Supplied data Block Start
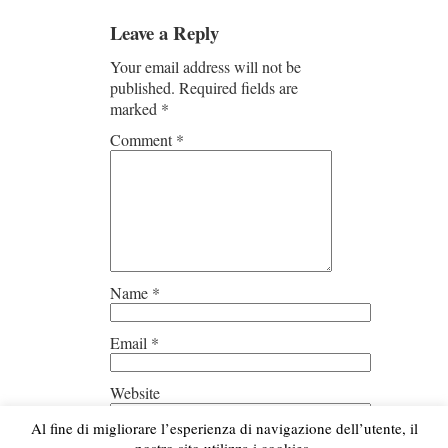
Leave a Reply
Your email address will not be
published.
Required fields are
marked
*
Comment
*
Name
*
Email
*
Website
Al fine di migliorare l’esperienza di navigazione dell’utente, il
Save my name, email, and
Supplied data Block End
_Exercise directions_
Keep every word of the records above exactly, and return them with no pictures.

_Response_
Leave a Reply
Your email address will not be
published.
Required fields are
marked
*
Comment
*
Name
*
Email
*
Website
Al fine di migliorare l’esperienza di navigazione dell’utente, il
Save my name, email, and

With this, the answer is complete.